* **PROBLEM**
Exclude the pictures. Transcribe, exactly as written, the lines from the one with "Join 48 other subscribers" through the end of the entries below.
※
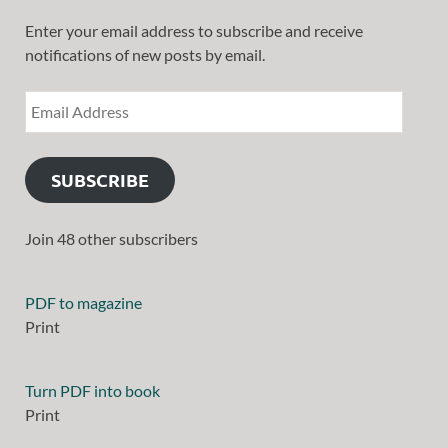
Enter your email address to subscribe and receive
notifications of new posts by email.
SUBSCRIBE
Join 48 other subscribers
PDF to magazine
Print
Turn PDF into book
Print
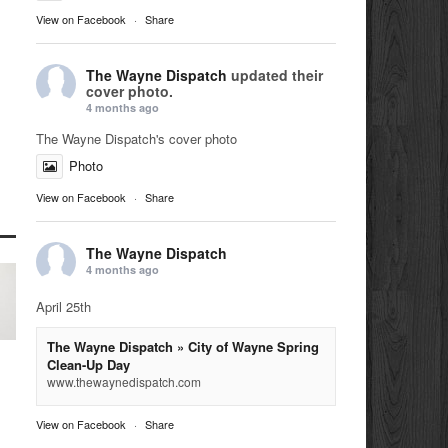
View on Facebook
·
Share
The Wayne Dispatch
updated their
cover photo.
4 months ago
The Wayne Dispatch's cover photo
Photo
View on Facebook
·
Share
The Wayne Dispatch
4 months ago
April 25th
The Wayne Dispatch » City of Wayne Spring
Clean-Up Day
www.thewaynedispatch.com
View on Facebook
·
Share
※
* **EXERCISE RESULT**
Join 48 other subscribers
PDF to magazine
Print
Turn PDF into book
Print
View on Facebook
·
Share
The Wayne Dispatch
updated their
cover photo.
4 months ago
The Wayne Dispatch's cover photo
Photo
View on Facebook
·
Share
The Wayne Dispatch
4 months ago
April 25th
The Wayne Dispatch » City of Wayne Spring
Clean-Up Day
www.thewaynedispatch.com
View on Facebook
·
Share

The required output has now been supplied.